Troubles in Canada's snow crab fishery mount with call for changes in management

A set of snow crab pots sit on the shore.

The snow crab fishery in the Canadian province of Newfoundland and Labrador initially expected a banner year for fishing and prices, but a sudden change in the market has left fishermen and processing companies alike reeling.

The fishery got off to a rocky start in April, when the Fish Food and Allied Workers (FFAW) Union, which represents fishermen in Newfoundland and Labrador and the Association of Seafood Producers (ASP) – a nonprofit group representing seafood producers in the same area – clashed over what the fishermen would be paid for their catch. A multi-week fight over the price ended with the FFAW losing out on its CAD 9.05 (USD 6.96, EUR 6.71) per pound request, and the ASP won its price request of CAD 7.60 (USD 5.85, EUR 5.63). 

Initial optimism the season would prove to be a lucrative one quickly waned as snow crab prices began to drop soon after the price was set, leading to the ASP declaring that it was “compelled to respond” to increasing market uncertainty by successfully requesting a downward price adjustment in mid-May. ASP Executive Director Derek Butler said in late May the market “simply is not operating as usual,” and that some processors would have to consider limiting their operations.

As of mid-June, millions of pounds of quote-eligible crab remain uncaught. The province's snow crab harvesters are now “deeply frustrated and fatigued” by mismanagement of the fishery, according to FFAW.

“Trip limits and scheduling imposed by processing companies this season have been far in excess of what any harvester would consider reasonable or just,” FFAW President Keith Sullivan said in a release. “While most plants remain open at the present time, any plants shuttering operations while there is remaining quota left to harvest is deeply concerning.”

Canada's Department of Fisheries and Oceans released its management plan for the snow crab fishery in April with an overall increase in total allowable catch of 32 percent – representing a 25-million-pound increase. However, that increase has compounded with previous increases over the past three years to result in a processing bottlenecks, according to Sullivan.

“It’s a simple fact that there is not enough processing capacity to support the current snow crab fishery in our province,” he said. “This year’s quota of 110 million pounds is a far cry from the 52 million it was just three years ago. Adding additional processing capacity for snow crab will not take away any current processing jobs – it will create new jobs for people in our rural communities and ease significant constraints experienced by harvesters.”

Sullivan criticized a lack of transparency on behalf of crab processors and a lack of action by Newfoundland and Labrador  Fishery Minister Derrick Bragg and the province's minister of labor, Bernard Davis.

“It is a privileged position to hold a processing license in Newfoundland and Labrador.
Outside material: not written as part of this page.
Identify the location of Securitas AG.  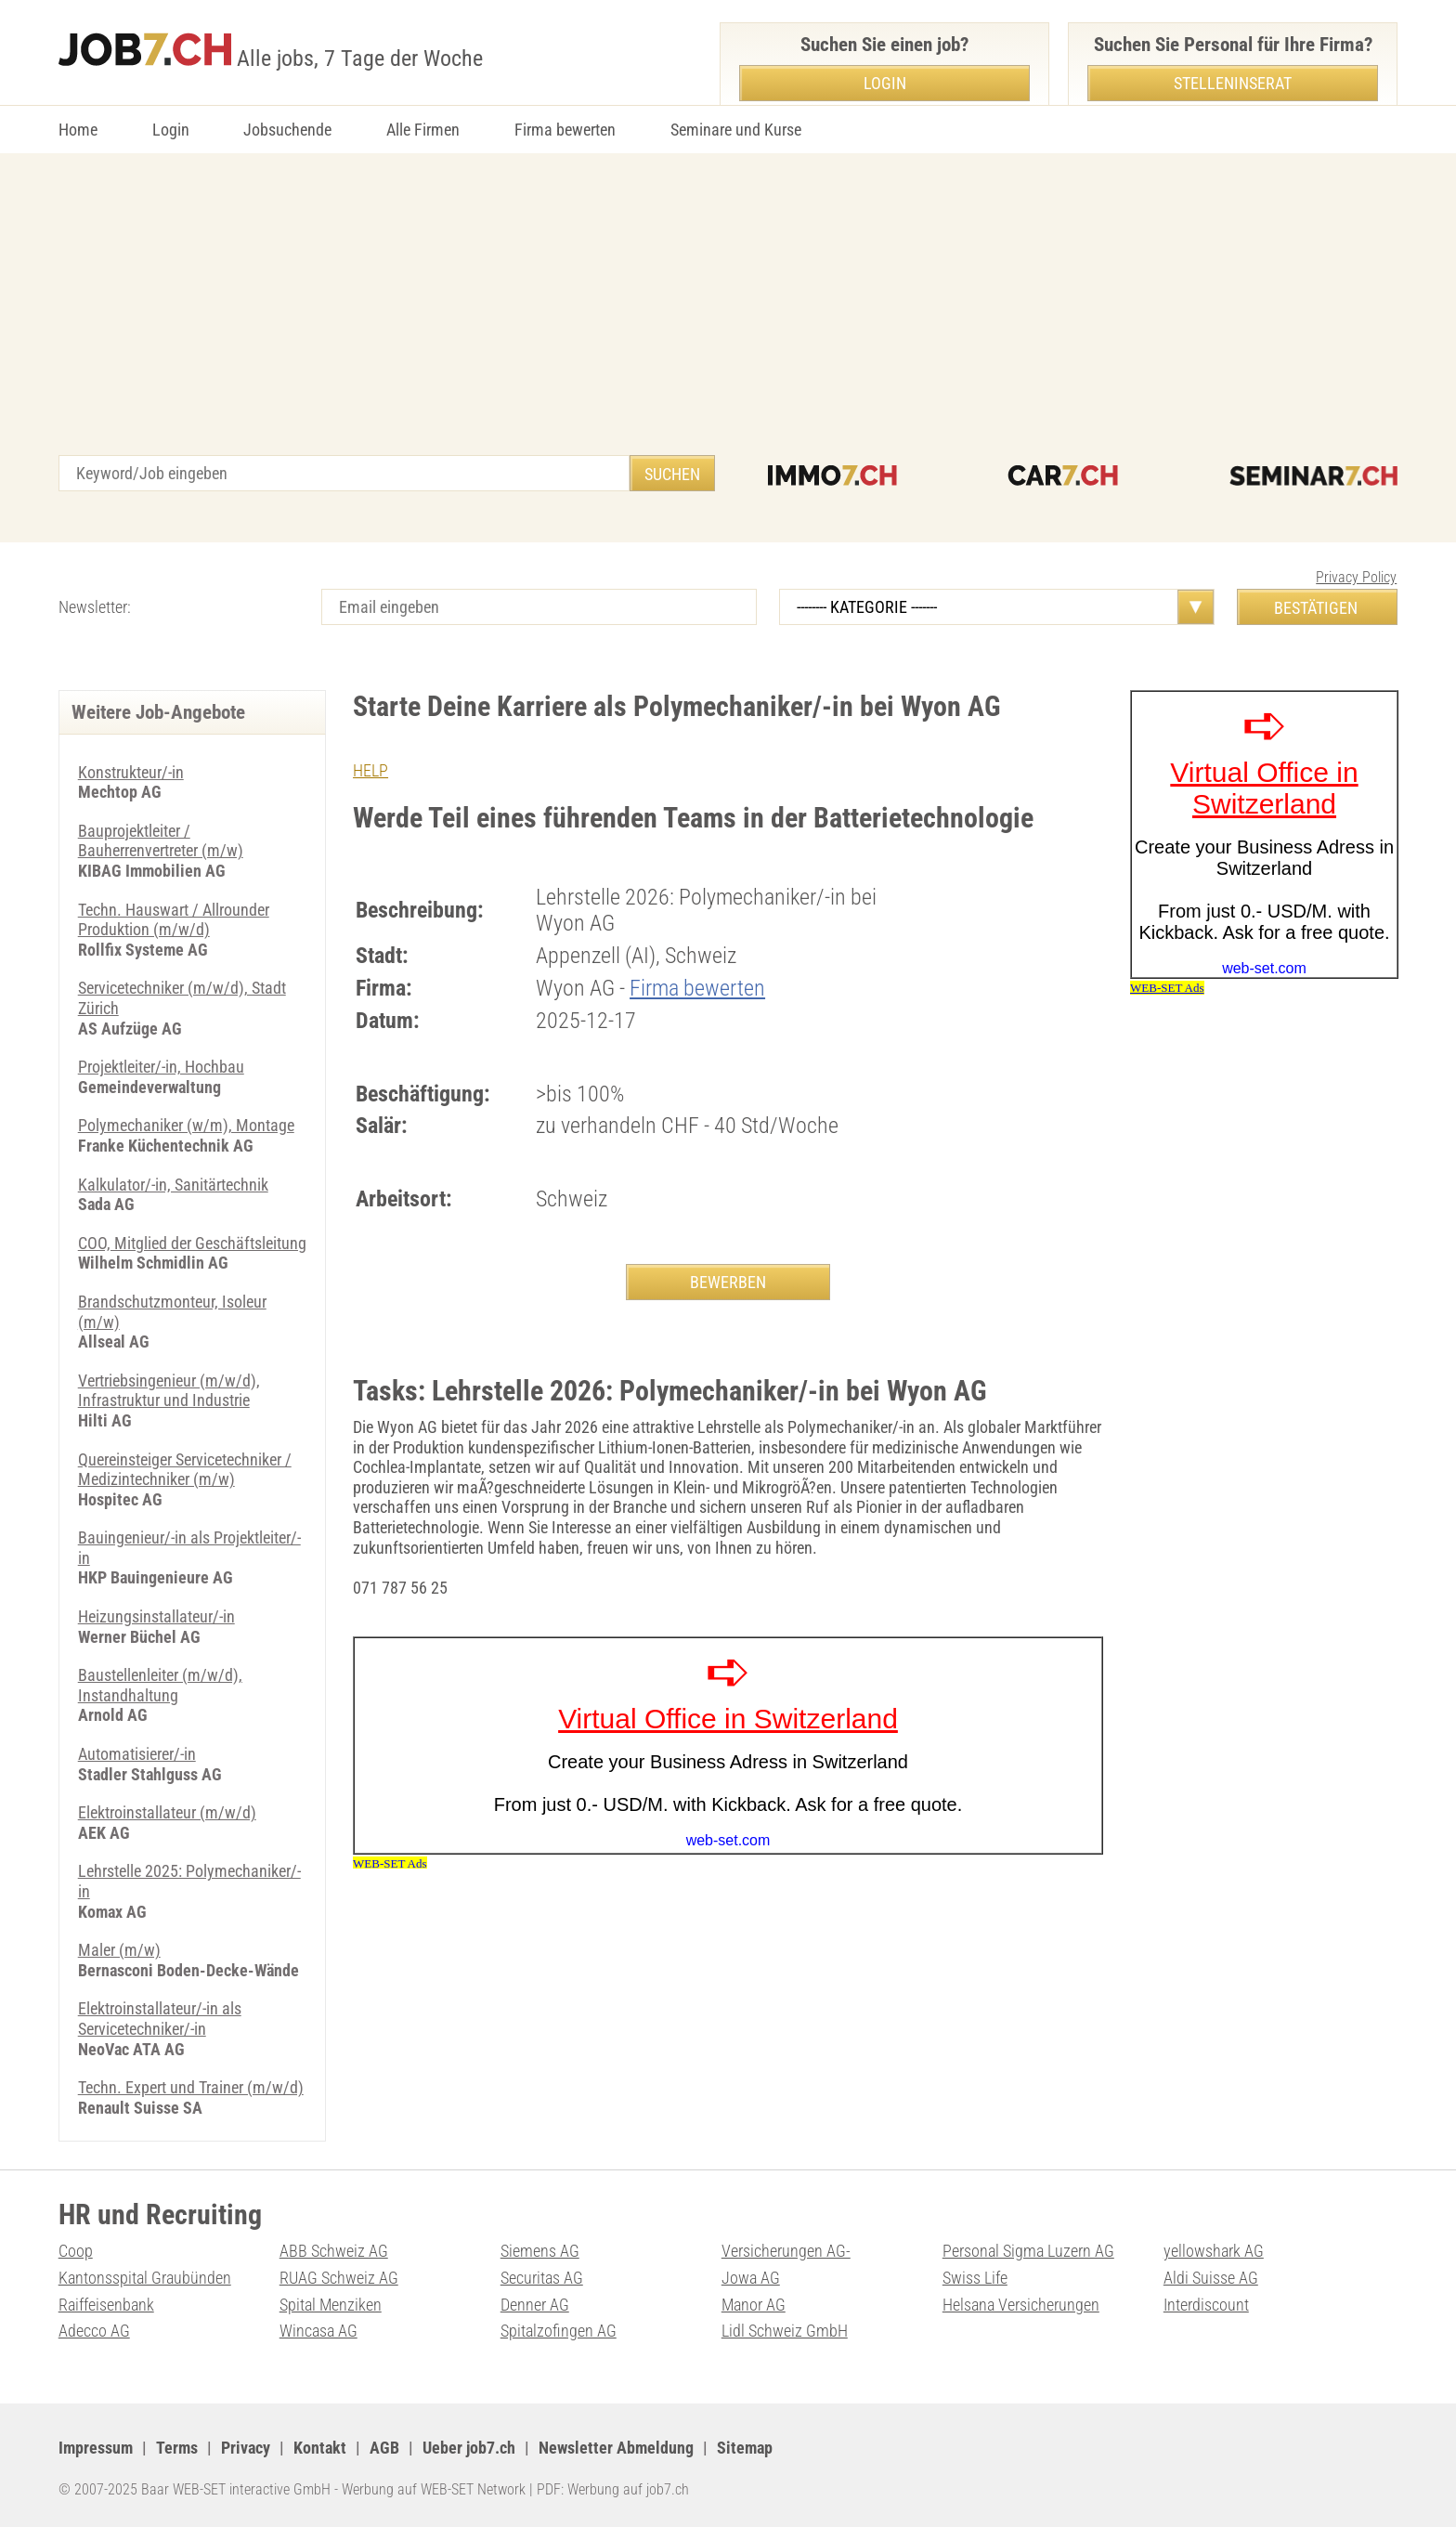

It is abundantly clear that something must be done by our government if these companies are refusing to operate while the fishery remains open,” Sullivan said.
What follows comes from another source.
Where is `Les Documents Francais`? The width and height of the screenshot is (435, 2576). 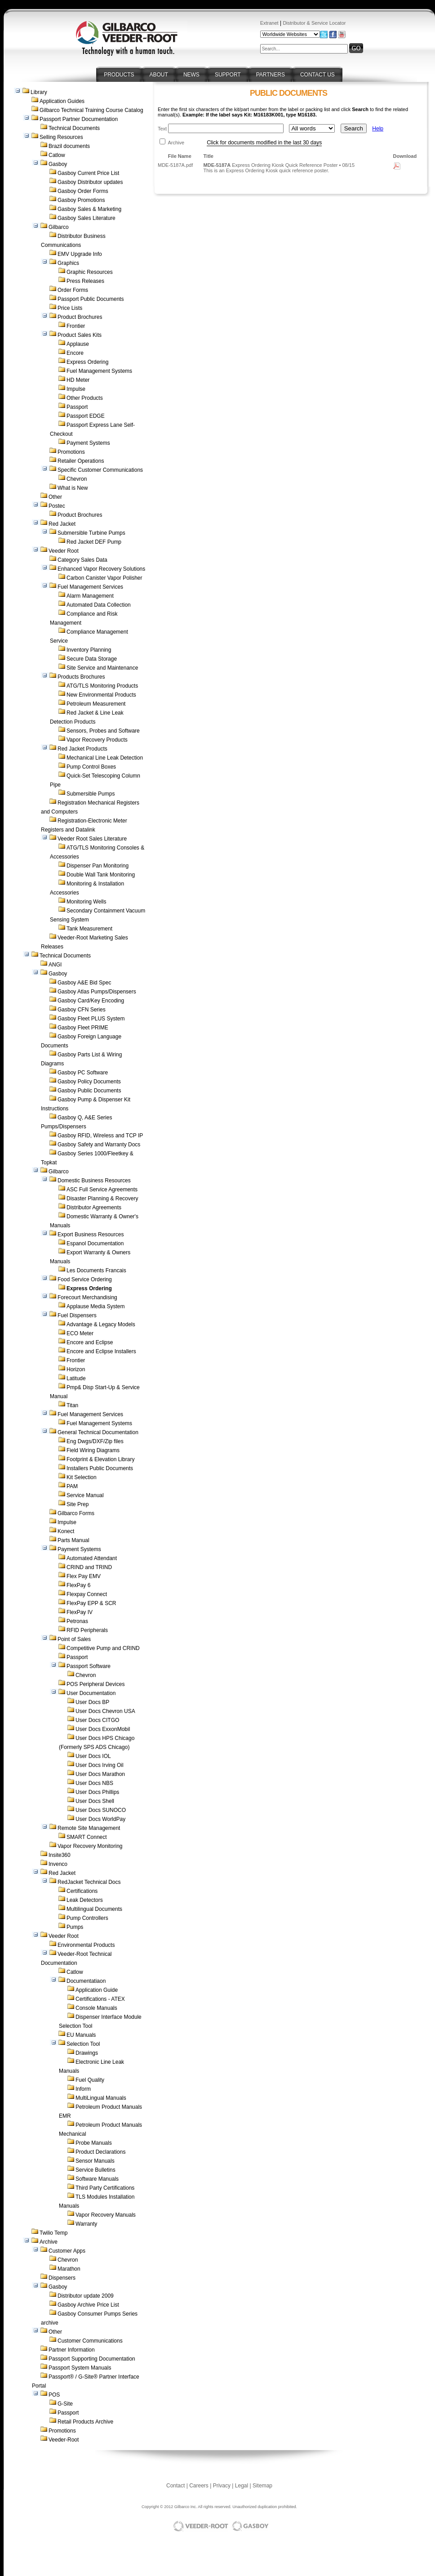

The FFAW said it is asking for six different actions, including the issuance of more crab-processing license to companies that do not already hold licenses, legislation to cap the growth of the five largest processing companies to their current levels, an amendment to the Fishing Industry Collective Bargaining Act to include a second price reconsideration, allowing prices to be adjusted “in line with the market,” and a separate amendment to the act to require increased transparency and information-sharing by the processing sector. FFAW is also requesting outside buyers be allowed into the fishery to increase competition, and increased enforcement by the provincial government to prevent “the illegal control of inshore fishing licenses.”

Even with more licenses and processing capacity, it’s unclear where additional crab would go. Snow crab prices, according to a recent newsletter published by industry veteran and consultant Les Hodges, are meeting “strong headwinds.”

“Major U.S. customers are reluctant to buy as they are still holding significant amounts of expensive 2021 inventory and Japan[ese] buyers have options on Russian snow crab. This has resulted in new-season Canadian snow crab arriving to lackluster demand and falling prices,” Hodges said.

It isn’t just the snow crab market that’s being affected by the price drops. Portland, Maine, U.S.A.-based Cozy Harbor Co-Founder and President John Norton told SeafoodSource in early June prices for lobster have fallen along with those for snow crab, resulting in a steep drop-off in lobster prices.

According to the FFAW, even with the difficulties, processors have resumed buying crab.

“We’ve actually been told this afternoon that the two plants that had temporarily stopped buying have resumed buying again, so as far as we know all plants are currently operational,” FFAW Communications Director Courtney Globe told SeafoodSource on 15 June. “Thus far in the season, the processors threats have not materialized, so we’re hopeful that snow crab harvesters will be able to catch their remaining quota without the added stress this uncertainty causes.”

Even so, harvesters will be getting less money per pound of crab as of 12 June – the current price, according to the FFAW, is CAD 6.15 (USD 4.74, EUR 4.55) compared to the CAD 7.53 (USD 5.81, EUR 5.57) earned at the same time last year.